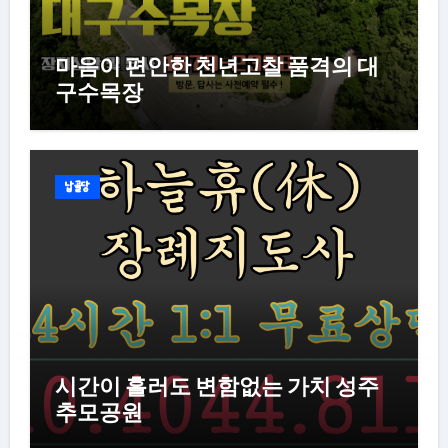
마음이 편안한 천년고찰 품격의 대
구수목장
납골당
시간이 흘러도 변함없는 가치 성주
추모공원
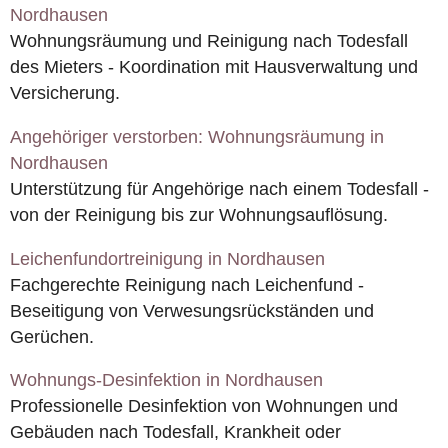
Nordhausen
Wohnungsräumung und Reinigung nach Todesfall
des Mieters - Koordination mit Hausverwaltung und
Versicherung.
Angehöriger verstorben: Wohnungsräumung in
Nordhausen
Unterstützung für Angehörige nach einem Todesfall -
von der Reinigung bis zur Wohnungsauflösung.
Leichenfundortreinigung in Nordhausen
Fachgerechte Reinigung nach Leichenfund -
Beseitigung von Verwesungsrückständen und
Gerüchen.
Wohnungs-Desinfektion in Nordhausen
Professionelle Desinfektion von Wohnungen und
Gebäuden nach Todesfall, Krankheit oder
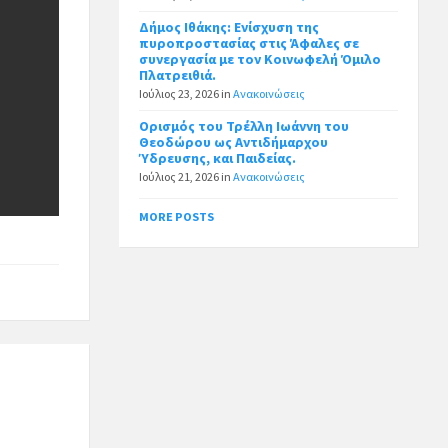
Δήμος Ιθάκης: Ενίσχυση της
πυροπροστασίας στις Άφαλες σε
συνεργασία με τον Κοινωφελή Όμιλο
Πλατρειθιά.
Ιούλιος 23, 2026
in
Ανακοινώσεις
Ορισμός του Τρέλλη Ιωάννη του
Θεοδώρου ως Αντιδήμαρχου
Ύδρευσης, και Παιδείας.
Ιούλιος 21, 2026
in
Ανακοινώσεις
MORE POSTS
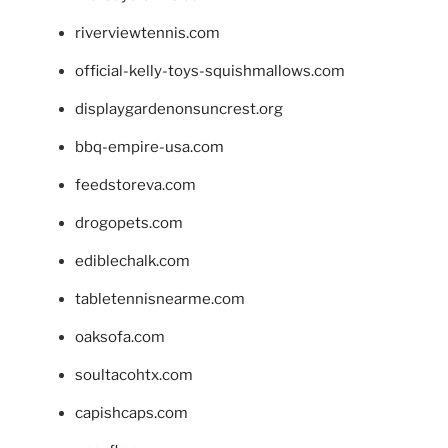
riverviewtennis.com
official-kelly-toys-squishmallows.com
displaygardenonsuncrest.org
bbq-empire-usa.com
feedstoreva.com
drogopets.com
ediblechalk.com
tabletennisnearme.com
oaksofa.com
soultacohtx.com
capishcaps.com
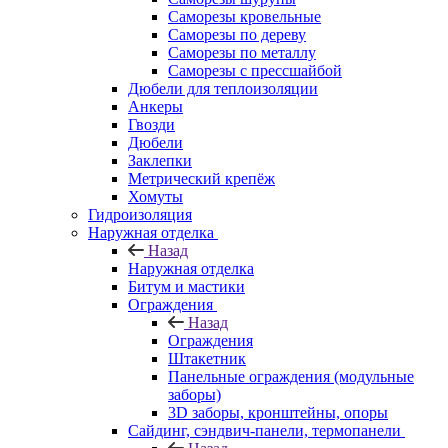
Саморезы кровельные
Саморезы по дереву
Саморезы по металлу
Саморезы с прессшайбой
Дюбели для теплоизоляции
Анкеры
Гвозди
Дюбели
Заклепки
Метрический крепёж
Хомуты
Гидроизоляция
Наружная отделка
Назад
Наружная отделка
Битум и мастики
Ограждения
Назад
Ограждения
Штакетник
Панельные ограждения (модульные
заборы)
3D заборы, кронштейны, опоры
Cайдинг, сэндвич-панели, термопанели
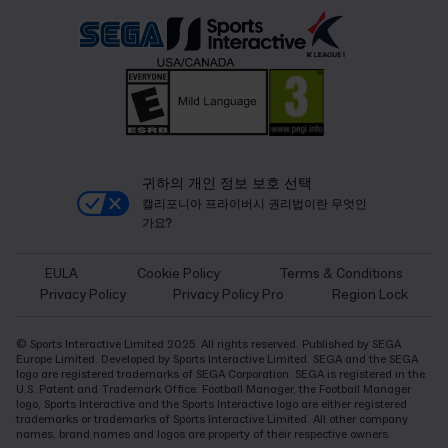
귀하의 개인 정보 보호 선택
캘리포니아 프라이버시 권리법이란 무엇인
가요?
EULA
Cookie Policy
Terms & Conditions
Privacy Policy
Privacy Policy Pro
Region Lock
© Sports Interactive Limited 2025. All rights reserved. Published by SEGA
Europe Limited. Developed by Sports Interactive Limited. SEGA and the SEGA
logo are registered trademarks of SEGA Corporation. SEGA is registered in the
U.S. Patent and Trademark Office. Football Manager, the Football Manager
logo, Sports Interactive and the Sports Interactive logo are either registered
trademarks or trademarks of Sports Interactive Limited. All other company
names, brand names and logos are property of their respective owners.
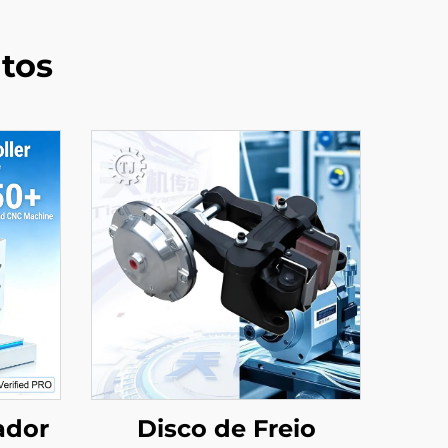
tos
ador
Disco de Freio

_How to complete this task_: Could you print the listing above exactly, without the pictures?

_Answer space_:
마음이 편안한 천년고찰 품격의 대
구수목장
납골당
시간이 흘러도 변함없는 가치 성주
추모공원
Nordhausen
Wohnungsräumung und Reinigung nach Todesfall
des Mieters - Koordination mit Hausverwaltung und
Versicherung.
Angehöriger verstorben: Wohnungsräumung in
Nordhausen
Unterstützung für Angehörige nach einem Todesfall -
von der Reinigung bis zur Wohnungsauflösung.
Leichenfundortreinigung in Nordhausen
Fachgerechte Reinigung nach Leichenfund -
Beseitigung von Verwesungsrückständen und
Gerüchen.
Wohnungs-Desinfektion in Nordhausen
Professionelle Desinfektion von Wohnungen und
Gebäuden nach Todesfall, Krankheit oder
Δήμος Ιθάκης: Ενίσχυση της
πυροπροστασίας στις Άφαλες σε
συνεργασία με τον Κοινωφελή Όμιλο
Πλατρειθιά.
Ιούλιος 23, 2026
in
Ανακοινώσεις
Ορισμός του Τρέλλη Ιωάννη του
Θεοδώρου ως Αντιδήμαρχου
Ύδρευσης, και Παιδείας.
Ιούλιος 21, 2026
in
Ανακοινώσεις
MORE POSTS
riverviewtennis.com
official-kelly-toys-squishmallows.com
displaygardenonsuncrest.org
bbq-empire-usa.com
feedstoreva.com
drogopets.com
ediblechalk.com
tabletennisnearme.com
oaksofa.com
soultacohtx.com
capishcaps.com
Саморезы кровельные
Саморезы по дереву
Саморезы по металлу
Саморезы с прессшайбой
Дюбели для теплоизоляции
Анкеры
Гвозди
Дюбели
Заклепки
Метрический крепёж
Хомуты
Гидроизоляция
Наружная отделка
Назад
Наружная отделка
Битум и мастики
Ограждения
Назад
Ограждения
Штакетник
Панельные ограждения (модульные
заборы)
3D заборы, кронштейны, опоры
Cайдинг, сэндвич-панели, термопанели
귀하의 개인 정보 보호 선택
캘리포니아 프라이버시 권리법이란 무엇인
가요?
EULA
Cookie Policy
Terms & Conditions
Privacy Policy
Privacy Policy Pro
Region Lock
© Sports Interactive Limited 2025. All rights reserved. Published by SEGA
Europe Limited. Developed by Sports Interactive Limited. SEGA and the SEGA
logo are registered trademarks of SEGA Corporation. SEGA is registered in the
U.S. Patent and Trademark Office. Football Manager, the Football Manager
logo, Sports Interactive and the Sports Interactive logo are either registered
trademarks or trademarks of Sports Interactive Limited. All other company
names, brand names and logos are property of their respective owners.
tos
ador
Disco de Freio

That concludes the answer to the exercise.